Les joueurs ont déjà pu s’y essayer dans une démo lors du Steam Game Festival au début de l’année, Despot’s Game débarque en ce mois d’octobre en accès anticipé. Développé par un studio du nom de Konfa Games et édité par tinyBuild, il s’agit d’un savant mélange de jeu de stratégie et de rogue-like.

Despot’s Game: Dystopian Army Builder est le successeur d’un autre titre nommé Despotism 3k, sorti en 2018. Il s’agissait d’un jeu de gestion dans lequel nous incarnions une intelligence artificielle devant exploiter des humains. Despot’s Game reprend beaucoup de son prédécesseur. Son ambiance, de nombreux éléments graphiques ou encore son écriture teintée d’humour noir, tout cela était déjà dans le premier titre. Mais cette fois, il est question de prendre le contrôle des humains, forcés à participer à un jeu morbide par cette même intelligence artificielle. Ceux-ci doivent sortir sain et sauf d’un donjon où rôdent toutes sortes de monstruosités.

Si le nombre d’humains qui composent notre armée est modeste au départ, celui-ci va vite augmenter.

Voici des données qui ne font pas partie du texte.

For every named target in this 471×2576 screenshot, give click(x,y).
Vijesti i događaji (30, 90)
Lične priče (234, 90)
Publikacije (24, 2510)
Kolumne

Nous devons donc gérer une troupe d’humains dans un donjon généré procéduralement. La majorité des salles abritent des monstres que les humains seront forcés d’affronter pour pouvoir progresser. Ces affrontements se font automatiquement une fois le bouton dédié enfoncé. Entre les combats, nous avons tout de même la possibilité de disposer nos unités comme bon nous semble sur le terrain. Il faut forcément prendre en considération qui sera envoyé en tête de notre armée.

Une fois le combat terminé et quelques deniers empochés, certaines salles donnent accès à des magasins permettant d’acheter des armes mais aussi, et surtout, des humains pour venir renforcer vos rangs. En leur équipant une arme, ceux-ci prennent une des dix classes du jeu, des classes plutôt classiques de RPG tel que Tank, Mages, Soigneurs… Chacune des classes possède ses propres atouts et avoir plusieurs personnages avec des armes différentes de la même classe permet d’obtenir des effets passifs importants.

À cela viennent s’ajouter les mutations, des effets passifs que l’on peut soit trouver dans certaines salles des donjons, soit acheter dans un arbre de compétence. Des effets qui peuvent s’appliquer à certaines classes ou à l’entièreté de l’équipe. Il faut également faire attention à notre réserve de nourriture qui se consomme à chaque changement d’écran. Avoir 10 humains dans notre armée consomme donc 10 unités de nourriture à chaque salle et va donc demander de se réapprovisionner souvent, et ce à l’aide de la même monnaie que pour les armes, humains et mutations. Notez qu’il est également possible de sacrifier des humains pour obtenir de la nourriture.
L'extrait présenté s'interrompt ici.